Vulnerability in the kernel allows privilege escalation through directory manipulation

Recently Qualys security researchers (a cloud security, compliance and related services company) released details of a vulnerability what they detected and what they affect the Linux kernel.

CVE-2021-33909 affects the kernel and allows a local user to achieve code execution and escalate privileges by manipulating highly nested directories.

The vulnerability is due to the lack of validation of the result of converting size_t to type int before performing operations on the seq_file code, which creates files from a sequence of records. Lack of validation can result in writes to an area outside the buffer limits when creating, mounting, and dropping a directory structure with a very high level of nesting (path size greater than 1GB).

Any non-privileged user can gain root privileges on a vulnerable host by exploiting this vulnerability in a default configuration.

As a result, an attacker can get a 10-byte string “// deleted” with an offset of “- 2 GB – 10 bytes”, pointing to the area immediately before the allocated buffer.
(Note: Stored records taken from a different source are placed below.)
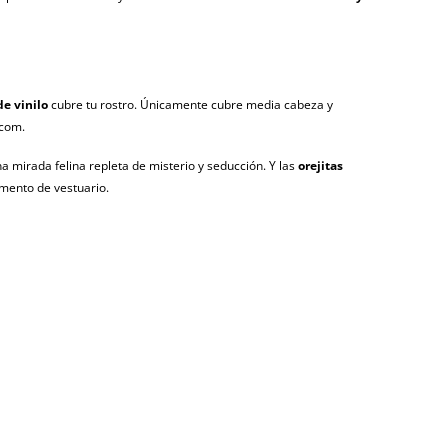
e vinilo
cubre tu rostro. Únicamente cubre media cabeza y
.com.
a mirada felina repleta de misterio y seducción. Y las
orejitas
mento de vestuario.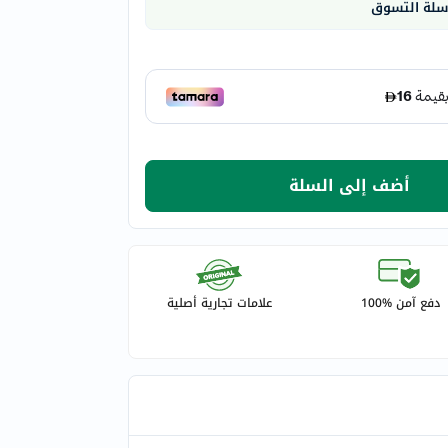
 سلة التسوق
أضف إلى السلة
دفع آمن %100
علامات تجارية أصلية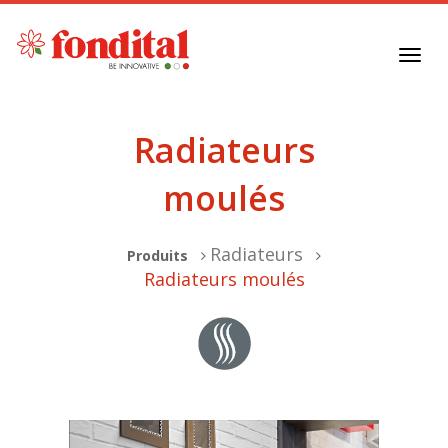
Toggl
navig
Radiateurs
moulés
Radiateurs
Produits
Radiateurs moulés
The threat of vulnerability is compounded by the fact that researchers were able to prepare functional exploits on Ubuntu 20.04, Debian 11 and Fedora 34 in the default settings. It is noted that other distributions have not been tested, but theoretically, they are also susceptible to the problem and can be attacked.

Successful exploitation of this vulnerability allows any unprivileged user to gain root privileges on the vulnerable host. Qualys security researchers have been able to independently verify the vulnerability, develop an exploit, and gain full root privileges on default installations of Ubuntu 20.04, Ubuntu 20.10, Ubuntu 21.04, Debian 11, and Fedora 34 Workstation. Other Linux distributions are likely to be vulnerable and probably exploitable.

The work of the exploit boils down to creating a hierarchy of roughly a million directories nested via mkdir () call to achieve a file path size greater than 1GB.

This directory is bind-mount mounted in a separate user namespace, after which the rmdir () function is run to remove it. In parallel, a thread is created that loads a small eBPF program, which hangs at the stage after verifying the eBPF pseudocode, but before its JIT compilation.

In the unprivileged user ID namespace, the / proc / self / mountinfo file opens and reads the long directory path mounted with bind-mount, resulting in the line “// deleted” being written in the region before the start of the buffer. The position for writing the line is chosen in such a way that it overwrites the instruction in the already tested but not yet compiled eBPF program.

Furthermore, at the eBPF program level, uncontrolled writing out of the buffer is transformed into a read / write capability controlled in other kernel structures by manipulating the btf and map_push_elem structures.

The exploit then places the modprobe_path [] buffer in kernel memory and overwrites the path “/ sbin / modprobe” in it, allowing any executable file to be launched as root if a request_module () call is made, which is executed for example when creating a netlink socket ..

Researchers have provided several solutions that are effective only for a specific exploit, but they do not fix the problem itself.

As such it is recommended to set the parameter “/ proc / sys / kernel / unprivileged_userns_clone” to 0 to disable mounting of directories in a separate userid namespace and “/ proc sys / kernel / unprivileged_bpf_disabled” to 1 to disable the loading of eBPF programs into the kernel.

In addition to the fact that all users of a Linux distribution are also recommended to update their system to have the corresponding patch. The problem has been evident since July 2014 and it affects kernel versions since 3.16. The vulnerability patch was coordinated with the community and accepted in the kernel on July 19.

Finally, if you are interested in knowing more about it, you can consult the details in the following link.